## Exercise aim
Set down the data below in full, exactly as it reads, but without the pictures.

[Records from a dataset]
■ ■ ■ ■ ■ ■ ■

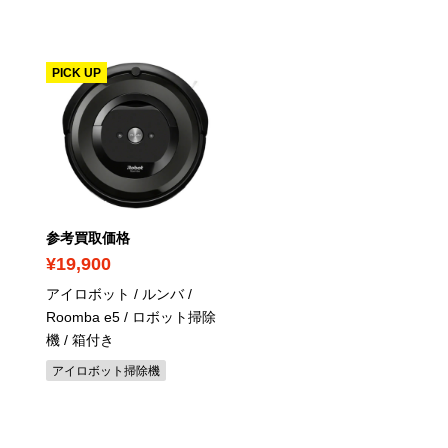
PICK UP
参考買取価格
参考買取価格
¥19,900
¥4,400
アイロボット / ルンバ /
アイロボット / ルンバ /
Roomba e5 / ロボット掃除
Roomba 770
/ ロボット
機
/ 箱付き
機 / 箱付き
アイロボット掃除機
アイロボット掃除機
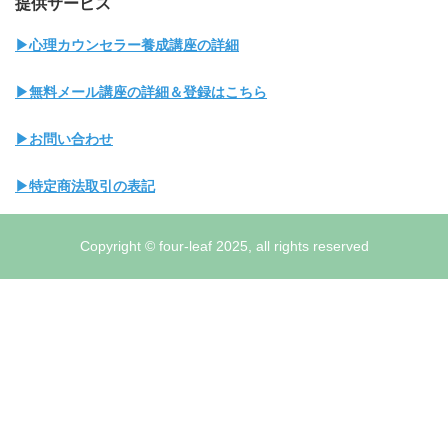
提供サービス
▶心理カウンセラー養成講座の詳細
▶無料メール講座の詳細＆登録はこちら
▶お問い合わせ
▶特定商法取引の表記
Copyright © four-leaf 2025, all rights reserved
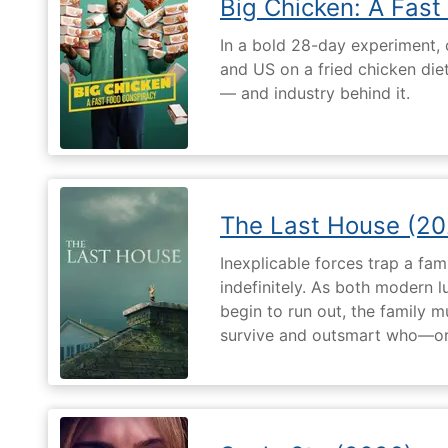
Big Chicken: A Fast
In a bold 28-day experiment,
and US on a fried chicken die
— and industry behind it.
The Last House (20
Inexplicable forces trap a fami
indefinitely. As both modern l
begin to run out, the family m
survive and outsmart who—or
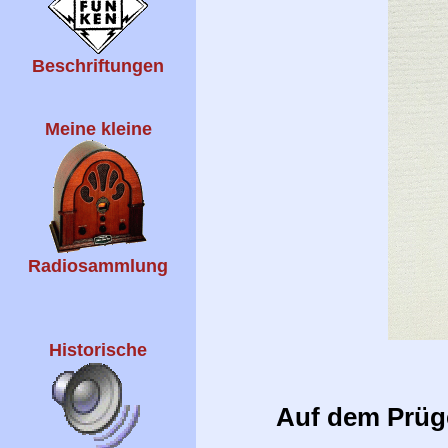
Beschriftungen
Meine kleine
Radiosammlung
Historische
Auf dem Prüger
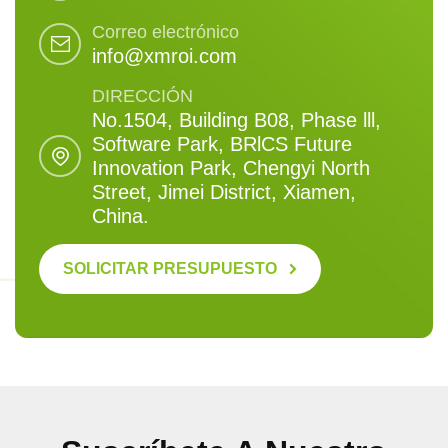
Correo electrónico
info@xmroi.com
DIRECCIÓN
No.1504, Building B08, Phase lll,
Software Park, BRlCS Future
Innovation Park, Chengyi North
Street, Jimei District, Xiamen,
China.
SOLICITAR PRESUPUESTO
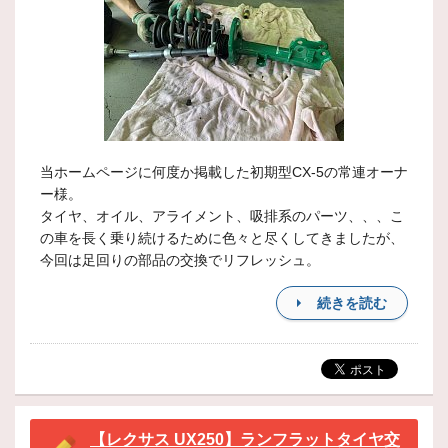
当ホームページに何度か掲載した初期型CX-5の常連オーナ
ー様。
タイヤ、オイル、アライメント、吸排系のパーツ、、、こ
の車を長く乗り続けるために色々と尽くしてきましたが、
今回は足回りの部品の交換でリフレッシュ。
続きを読む
【レクサス UX250】ランフラットタイヤ交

■ ■ ■ ■ ■ ■ ■

## Task answer
PICK UP
参考買取価格
参考買取価格
¥19,900
¥4,400
アイロボット / ルンバ /
アイロボット / ルンバ /
Roomba e5 / ロボット掃除
Roomba 770
/ ロボット
機
/ 箱付き
機 / 箱付き
アイロボット掃除機
アイロボット掃除機
提供サービス
▶心理カウンセラー養成講座の詳細
▶無料メール講座の詳細＆登録はこちら
▶お問い合わせ
▶特定商法取引の表記
Copyright © four-leaf 2025, all rights reserved
Big Chicken: A Fast
In a bold 28-day experiment,
and US on a fried chicken die
— and industry behind it.
The Last House (20
Inexplicable forces trap a fami
indefinitely. As both modern l
begin to run out, the family m
survive and outsmart who—or
Beschriftungen
Meine kleine
Radiosammlung
Historische
Auf dem Prüger
Correo electrónico
info@xmroi.com
DIRECCIÓN
No.1504, Building B08, Phase lll,
Software Park, BRlCS Future
Innovation Park, Chengyi North
Street, Jimei District, Xiamen,
China.
SOLICITAR PRESUPUESTO
当ホームページに何度か掲載した初期型CX-5の常連オーナ
ー様。
タイヤ、オイル、アライメント、吸排系のパーツ、、、こ
の車を長く乗り続けるために色々と尽くしてきましたが、
今回は足回りの部品の交換でリフレッシュ。
続きを読む
【レクサス UX250】ランフラットタイヤ交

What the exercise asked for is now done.